Would you tell us a little about your Music & Medicine foundation? What have you been doing in this arena?
I have been inspired by my father, who works as a surgeon has led his international team of fellows in many communities in need globally. I joined forces with them in India, and that was the beginning of our Music & Medicine humanitarian campaign together. Teaming up with the Mehli Mehta Music Foundation in Mumbai, I worked with the local young artists in masterclasses and performed in a charity concert to raise money benefiting the surgical camp for children and those who would not otherwise have had access to receive treatments. My father and his team had since performed over a hundred charity surgeries in India.
It is my great wish to continue this meaningful work with other medical and charity organizations around the globe. Especially coming out of the pandemic, there’s so much healing that’s needed in our world and I believe music and medicine can generate thousand-fold healing power as we restore wellness into our lives.

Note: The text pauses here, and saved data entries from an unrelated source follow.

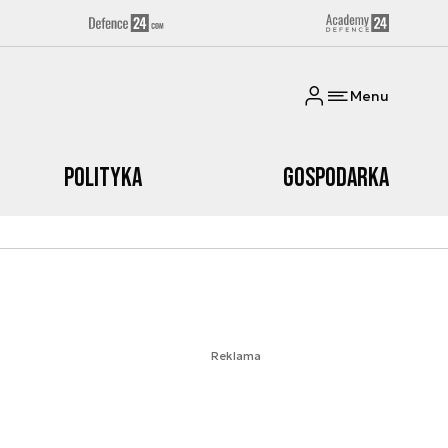
Menu
Polityka
Gospodarka
Reklama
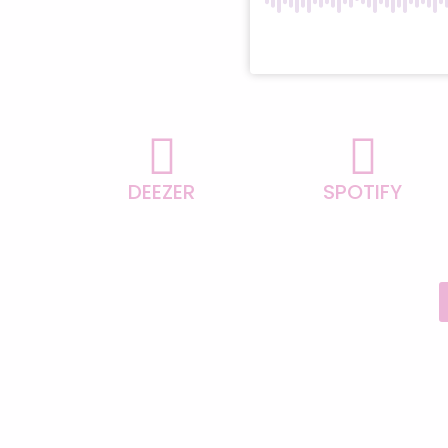
DEEZER
SPOTIFY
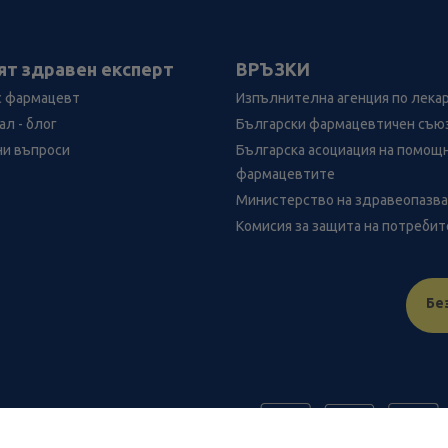
ят здравен експерт
ВРЪЗКИ
с фармацевт
Изпълнителна агенция по лека
л - блог
Български фармацевтичен съю
ни въпроси
Българска асоциация на помощ
фармацевтите
Министерство на здравеопазв
Комисия за защита на потреби
Бе
FR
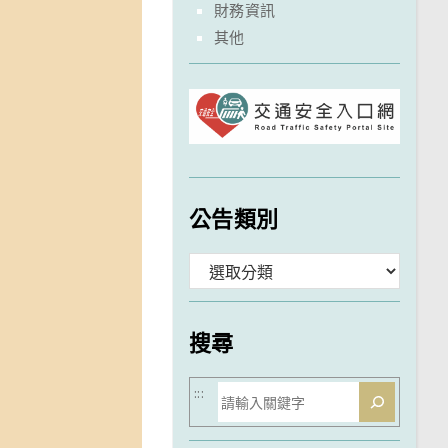
財務資訊
其他
公告類別
分
類
搜尋
搜
:::
尋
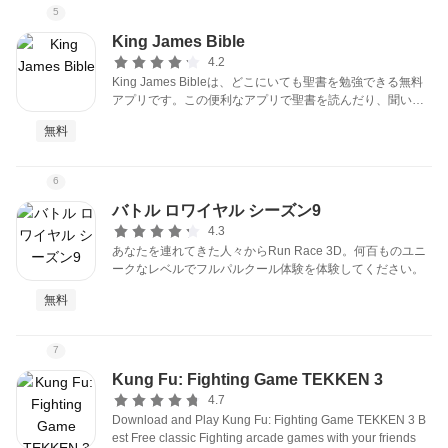
5
King James Bible
4.2
King James Bibleは、どこにいても聖書を勉強できる無料
アプリです。この便利なアプリで聖書を読んだり、聞いた
り、共有したり、学ぶことができます。 KJV翻訳の正確な
無料
聖書箇所にジャンプして、独自の聖書箇所のコレクショ
ン、プライベートノート、オーディオ聖書を作成できま
す。
6
バトル ロワイヤル シーズン9
4.3
あなたを連れてきた人々からRun Race 3D。何百ものユニ
ークなレベルでフルパルクール体験を体験してください。
無料
7
Kung Fu: Fighting Game TEKKEN 3
4.7
Download and Play Kung Fu: Fighting Game TEKKEN 3 B
est Free classic Fighting arcade games with your friends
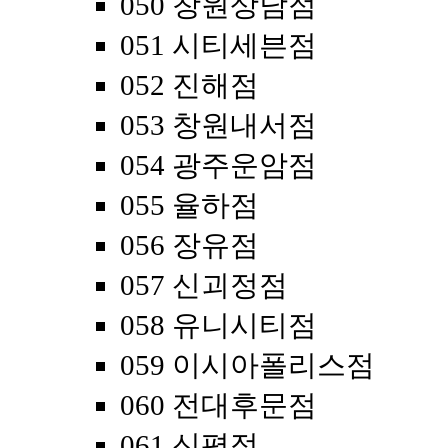
050 창원상남점
051 시티세븐점
052 진해점
053 창원내서점
054 광주운암점
055 율하점
056 장유점
057 신괴정점
058 유니시티점
059 이시아폴리스점
060 전대후문점
061 신평점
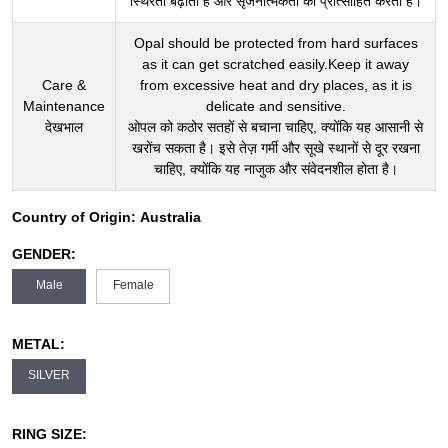
स्थिरता बढ़ाता है और सृजनात्मकता को प्रोत्साहित करता है।
Opal should be protected from hard surfaces
as it can get scratched easily.Keep it away
Care &
from excessive heat and dry places, as it is
Maintenance
delicate and sensitive.
देखभाल
ओपल को कठोर सतहों से बचाना चाहिए, क्योंकि यह आसानी से
खरोंच सकता है। इसे तेज़ गर्मी और सूखे स्थानों से दूर रखना
चाहिए, क्योंकि यह नाजुक और संवेदनशील होता है।
Country of Origin:
Australia
GENDER:
Male
Female
METAL:
SILVER
RING SIZE:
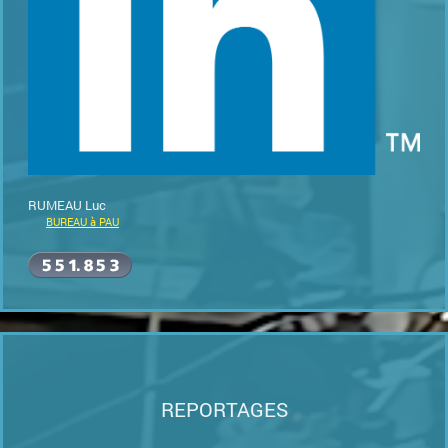
RUMEAU Luc
BUREAU à PAU
REPORTAGES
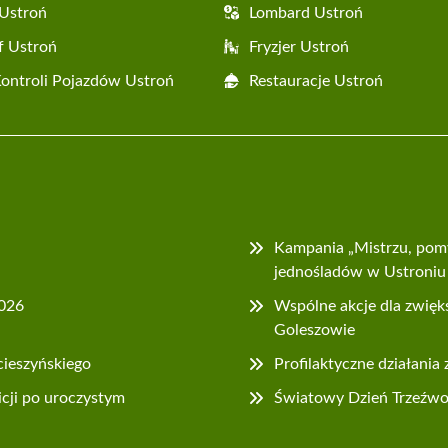
Ustroń
Lombard Ustroń
f Ustroń
Fryzjer Ustroń
Kontroli Pojazdów Ustroń
Restauracje Ustroń
Kampania „Mistrzu, pom
jednośladów w Ustroniu
2026
Wspólne akcje dla zwięk
Goleszowie
cieszyńskiego
Profilaktyczne działania
icji po uroczystym
Światowy Dzień Trzeźwośc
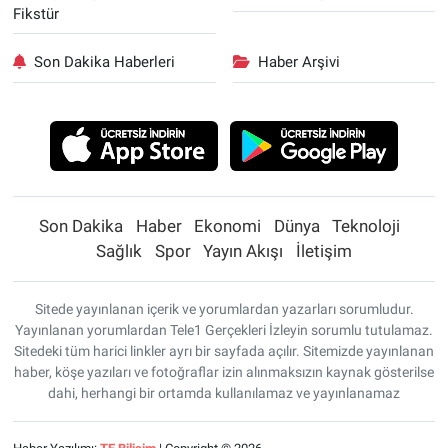
Fikstür
Son Dakika Haberleri
Haber Arşivi
Son Dakika
Haber
Ekonomi
Dünya
Teknoloji
Sağlık
Spor
Yayın Akışı
İletişim
Sitede yayınlanan içerik ve yorumlardan yazarları sorumludur.
Yayınlanan yorumlardan Tele1 Gerçekleri İzleyin sorumlu tutulamaz.
Sitedeki tüm harici linkler ayrı bir sayfada açılır. Sitemizde yayınlanan
haber, köşe yazıları ve fotoğraflar izin alınmaksızın kaynak gösterilse
dahi, herhangi bir ortamda kullanılamaz ve yayınlanamaz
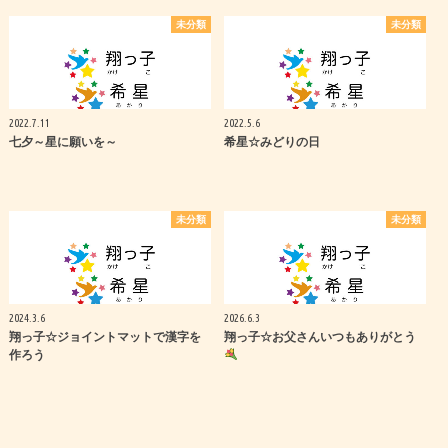
未分類
未分類
2022.7.11
2022.5.6
七夕～星に願いを～
希星☆みどりの日
未分類
未分類
2024.3.6
2026.6.3
翔っ子☆ジョイントマットで漢字を
翔っ子☆お父さんいつもありがとう
作ろう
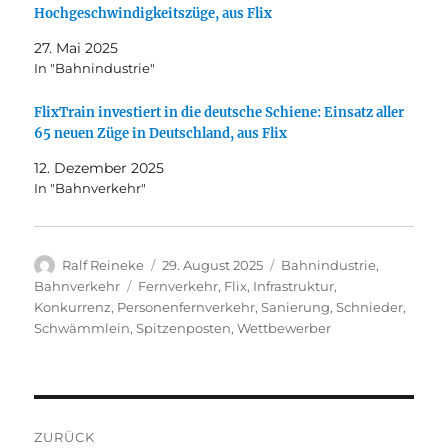
Hochgeschwindigkeitszüge, aus Flix
27. Mai 2025
In "Bahnindustrie"
FlixTrain investiert in die deutsche Schiene: Einsatz aller
65 neuen Züge in Deutschland, aus Flix
12. Dezember 2025
In "Bahnverkehr"
Autor
Veröffentlicht
Kategorien
Ralf Reineke
29. August 2025
Bahnindustrie
,
am
Schlagwörter
Bahnverkehr
Fernverkehr
,
Flix
,
Infrastruktur
,
Konkurrenz
,
Personenfernverkehr
,
Sanierung
,
Schnieder
,
Schwämmlein
,
Spitzenposten
,
Wettbewerber
Beitragsnavigation
ZURÜCK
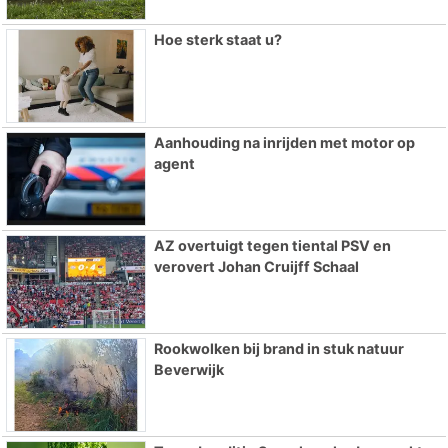
Hoe sterk staat u?
Aanhouding na inrijden met motor op
agent
AZ overtuigt tegen tiental PSV en
verovert Johan Cruijff Schaal
Rookwolken bij brand in stuk natuur
Beverwijk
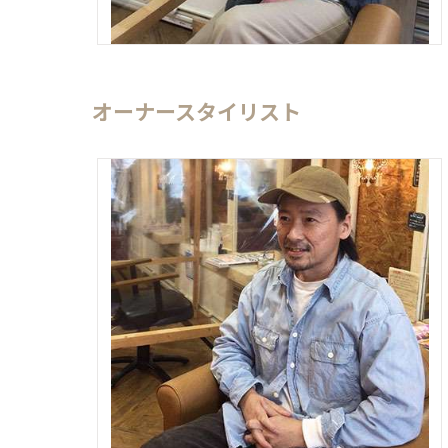
オーナースタイリスト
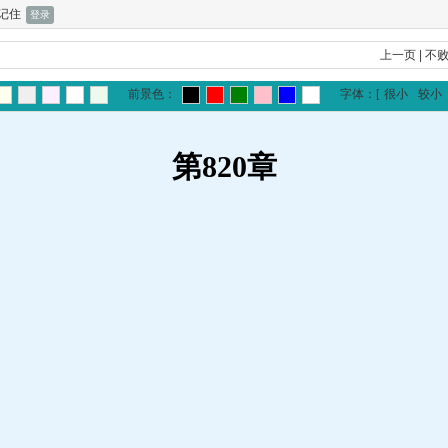
记住
上一页
|
不
前景色：
字体：
[
很小
较小
第820章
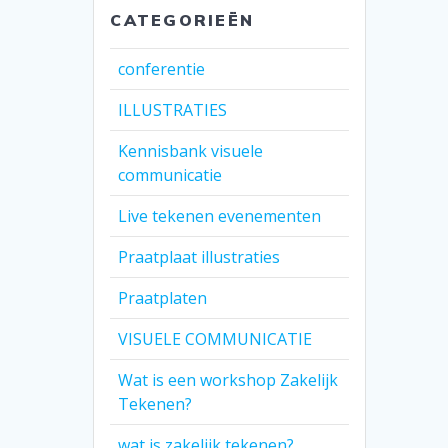
CATEGORIEËN
conferentie
ILLUSTRATIES
Kennisbank visuele
communicatie
Live tekenen evenementen
Praatplaat illustraties
Praatplaten
VISUELE COMMUNICATIE
Wat is een workshop Zakelijk
Tekenen?
wat is zakelijk tekenen?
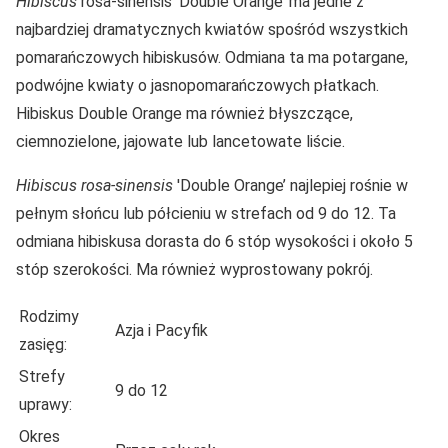
Hibiscus
rosa-sinensis 'Double Orange’ ma jedne z
najbardziej dramatycznych kwiatów spośród wszystkich
pomarańczowych hibiskusów. Odmiana ta ma potargane,
podwójne kwiaty o jasnopomarańczowych płatkach.
Hibiskus Double Orange ma również błyszczące,
ciemnozielone, jajowate lub lancetowate liście.
Hibiscus rosa-sinensis
'Double Orange’ najlepiej rośnie w
pełnym słońcu lub półcieniu w strefach od 9 do 12. Ta
odmiana hibiskusa dorasta do 6 stóp wysokości i około 5
stóp szerokości. Ma również wyprostowany pokrój.
Rodzimy
Azja i Pacyfik
zasięg:
Strefy
9 do 12
uprawy:
Okres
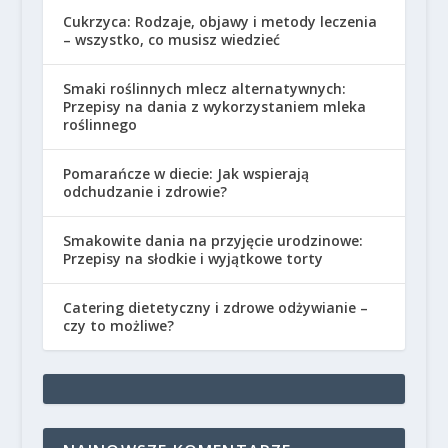
Cukrzyca: Rodzaje, objawy i metody leczenia
– wszystko, co musisz wiedzieć
Smaki roślinnych mlecz alternatywnych:
Przepisy na dania z wykorzystaniem mleka
roślinnego
Pomarańcze w diecie: Jak wspierają
odchudzanie i zdrowie?
Smakowite dania na przyjęcie urodzinowe:
Przepisy na słodkie i wyjątkowe torty
Catering dietetyczny i zdrowe odżywianie –
czy to możliwe?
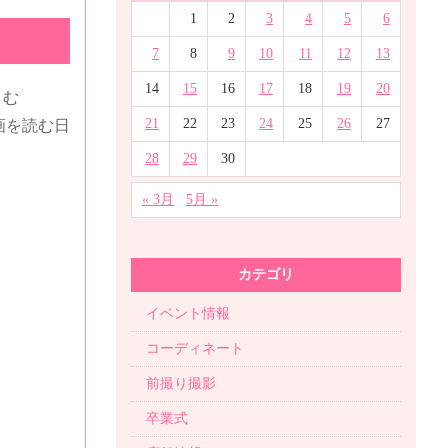
1
2
3
4
5
6
7
8
9
10
11
12
13
14
15
16
17
18
19
20
）む
21
22
23
24
25
26
27
画を読む日
28
29
30
« 3月
5月 »
カテゴリ
イベント情報
コーディネート
前撮り撮影
卒業式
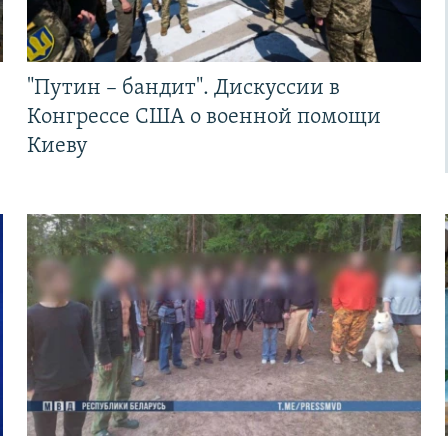
"Путин – бандит". Дискуссии в
Конгрессе США о военной помощи
Киеву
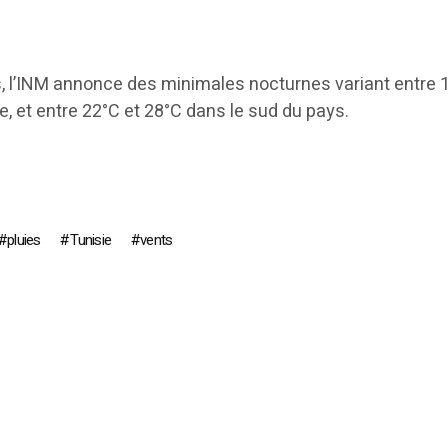
 l’INM annonce des minimales nocturnes variant entre 
e, et entre 22°C et 28°C dans le sud du pays.
pluies
Tunisie
vents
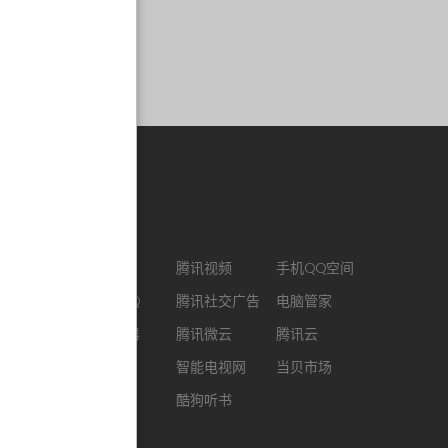
合作链接
CJ ENM
腾讯视频
手机QQ空间
最新版QQ
腾讯社交广告
电脑管家
QQ浏览器
腾讯微云
腾讯云
企鹅FM
智能电视网
当贝市场
酷我音乐
酷狗听书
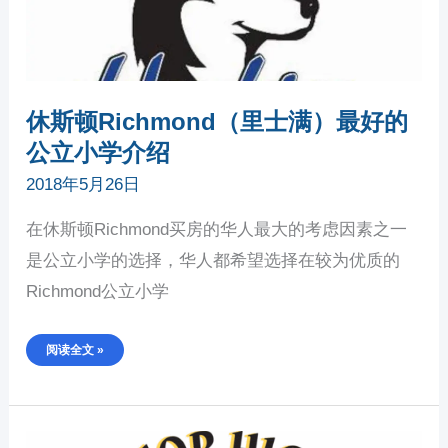
休斯顿Richmond（里士满）最好的
公立小学介绍
2018年5月26日
在休斯顿Richmond买房的华人最大的考虑因素之一
是公立小学的选择，华人都希望选择在较为优质的
Richmond公立小学
阅读全文 »
休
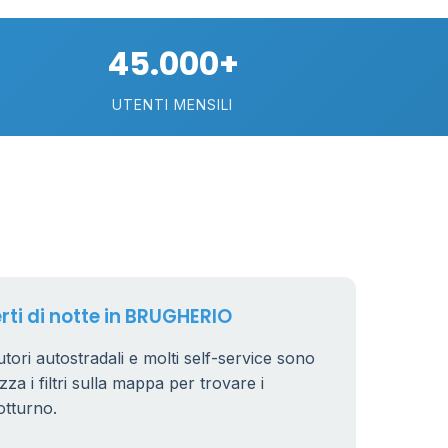
75
45.000+
113
UTENTI MENSILI
21
11
26
erti di notte in BRUGHERIO
tori autostradali e molti self-service sono
zza i filtri sulla mappa per trovare i
8
otturno.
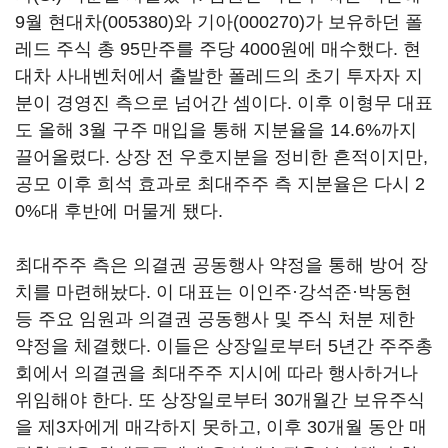
9월
현대차(005380)
와
기아(000270)
가 보유하던 폴
레드 주식 총 95만주를 주당 4000원에 매수했다. 현
대차 사내벤처에서 출발한 폴레드의 초기 투자자 지
분이 경영진 측으로 넘어간 셈이다. 이후 이형무 대표
도 올해 3월 구주 매입을 통해 지분율을 14.6%까지
끌어올렸다. 상장 전 우호지분을 정비한 흔적이지만,
공모 이후 희석 효과로 최대주주 측 지분율은 다시 2
0%대 후반에 머물게 됐다.
최대주주 측은 의결권 공동행사 약정을 통해 방어 장
치를 마련해놨다. 이 대표는 이인주·강석준·박동현
등 주요 임원과 의결권 공동행사 및 주식 처분 제한
약정을 체결했다. 이들은 상장일로부터 5년간 주주총
회에서 의결권을 최대주주 지시에 따라 행사하거나
위임해야 한다. 또 상장일로부터 30개월간 보유주식
을 제3자에게 매각하지 못하고, 이후 30개월 동안 매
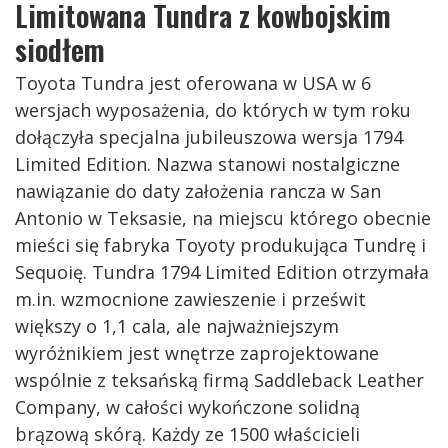
Limitowana Tundra z kowbojskim
siodłem
Toyota Tundra jest oferowana w USA w 6
wersjach wyposażenia, do których w tym roku
dołączyła specjalna jubileuszowa wersja 1794
Limited Edition. Nazwa stanowi nostalgiczne
nawiązanie do daty założenia rancza w San
Antonio w Teksasie, na miejscu którego obecnie
mieści się fabryka Toyoty produkująca Tundrę i
Sequoię. Tundra 1794 Limited Edition otrzymała
m.in. wzmocnione zawieszenie i prześwit
większy o 1,1 cala, ale najważniejszym
wyróżnikiem jest wnętrze zaprojektowane
wspólnie z teksańską firmą Saddleback Leather
Company, w całości wykończone solidną
brązową skórą. Każdy ze 1500 właścicieli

Your schedule has gotten quite busy since the pandemic lockdowns lifted. Where can audiences see you perform in the coming months?
I’m returning to Italy for the first time since the pandemic, performing two piano concertos by Mozart and a solo recital in Palermo. And I look forward to inaugurating the 2022 season with Tchaikovsky’s First Piano Concerto back stateside, in Indiana with the Evansville Philharmonic Orchestra alongside my great colleague and friend, conductor Roger Kalia.